Peter Bronski - Writing


----------



## the_skin_eater (May 26, 2009)

"_Powder Ghost Towns_ will show you where to find the best lost-ski resorts and powder stashes in the Colorado backcountry—pristine places with no lift lines and no crowds."

Hmmm..Its a wonder there are no lift lines, seeing that there are no working lifts...

Would be a cool book to check out though for sure.


----------



## grandyoso (Aug 20, 2006)

the_skin_eater said:


> "_Powder Ghost Towns_ will show you where to find the best lost-ski resorts and powder stashes in the Colorado backcountry—pristine places with no lift lines and no crowds."
> 
> Hmmm..Its a wonder there are no lift lines, seeing that there are no working lifts...
> 
> Would be a cool book to check out though for sure.

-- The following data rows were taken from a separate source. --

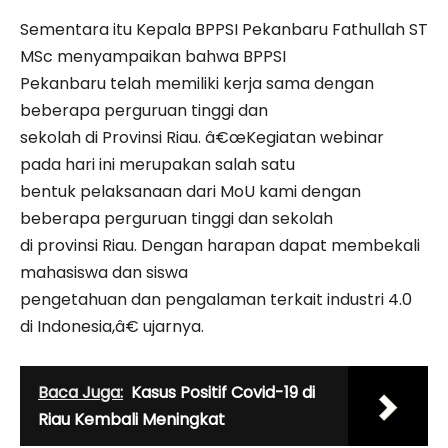
Sementara itu Kepala BPPSI Pekanbaru Fathullah ST
MSc menyampaikan bahwa BPPSI
Pekanbaru telah memiliki kerja sama dengan
beberapa perguruan tinggi dan
sekolah di Provinsi Riau. â€œKegiatan webinar
pada hari ini merupakan salah satu
bentuk pelaksanaan dari MoU kami dengan
beberapa perguruan tinggi dan sekolah
di provinsi Riau. Dengan harapan dapat membekali
mahasiswa dan siswa
pengetahuan dan pengalaman terkait industri 4.0
di Indonesia,â€ ujarnya.
Baca Juga:
Kasus Positif Covid-19 di
Riau Kembali Meningkat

It is definetly a cool book worth the read and stoke.. There is the history of the places, which is interesting. I have skied three places in the book which were great and hope to check out many more this year. He does kind of give up a lot of stashes. I hope some of the proceeds are going to backcountry affiliated non-profits....


----------



## sarahkonamojo (May 20, 2004)

Bought the book. Great read. Great stoke.
He doesn't give away any stashes. Ok, maybe a couple. Many of the trips are high mileage and will take serious dedication to slay.


----------



## NoCo (Jul 21, 2009)

was that one tres rios in the sangre's about an hour north of taos...cant remember that ones name...ive heard of people still hiking it though...


----------



## basil (Nov 20, 2005)

Nealy all of the defunct ski resorts are really small. Little more than a hill side. There's one in RMNP, another on the back side of Guenella Pass. I guess Berthoud Pass qualifies now too.


----------



## jwey (Aug 14, 2008)

I heard the same interview on NPR. Can anyone comment on if this book is worthwhile for a Montroid?... Does it comment on any defunct ski resorts in the San Juan's or West Elk's? I'm newer to backcountry skiing and would like to find close, safe terrain... as I don't plan to do much traveling this year... due to a pregnant wife, due in early March.


----------



## grandyoso (Aug 20, 2006)

jwey said:


> I heard the same interview on NPR. Can anyone comment on if this book is worthwhile for a Montroid?... Does it comment on any defunct ski resorts in the San Juan's or West Elk's? I'm newer to backcountry skiing and would like to find close, safe terrain... as I don't plan to do much traveling this year... due to a pregnant wife, due in early March.


There are some around coal bank and lizard head pass. There is also the old powderhorn are in there... Might be worth it, it's a good read I think. 

I have had some really good times sliding down a little more than a hillside. I was in junction this weekend and saw a copy at rei on clearance..


----------



## abron (Nov 19, 2004)

NoCo said:


> was that one tres rios in the sangre's about an hour north of taos...cant remember that ones name...ive heard of people still hiking it though...


That must be Ski Rio, near Costilla, NM. They went out of business in the nineties I think. when I was a grommet I never made it up there ,but I seem to remember all the kids from Taos who wanted to snowboard had had to go there or Angelfire to ride. (or come down to Santa Fe... which was SO 'sub-par'...:roll .... which it is, but its home for me... :]
I think there is good terrain up there,(Ski Rio) and Valle Vidal (Carson National Forest) is the wilderness directly behind and west of there, and it is truly amazing. Lots of wildlife Huge Elk herds and Bears ...and stuff.


----------



## SkaFreak (May 27, 2009)

abron said:


> That must be Ski Rio, near Costilla, NM. They went out of business in the nineties I think. when I was a grommet I never made it up there ,but I seem to remember all the kids from Taos who wanted to snowboard had had to go there or Angelfire to ride. (or come down to Santa Fe... which was SO 'sub-par'...:roll .... which it is, but its home for me... :]
> I think there is good terrain up there,(Ski Rio) and Valle Vidal (Carson National Forest) is the wilderness directly behind and west of there, and it is truly amazing. Lots of wildlife Huge Elk herds and Bears ...and stuff.


Yeah, from what I understand their management drove the place into the ground. Last operating season was 2000. A few years ago it was bought out again, but at the moment the company is just selling off the lifts, which is not particularly promising. I also remember reading at one point that the people that bought it out supposedly had some kind of less than legit business going on on the side. Makes me a little iffy about poaching their land, heh.


----------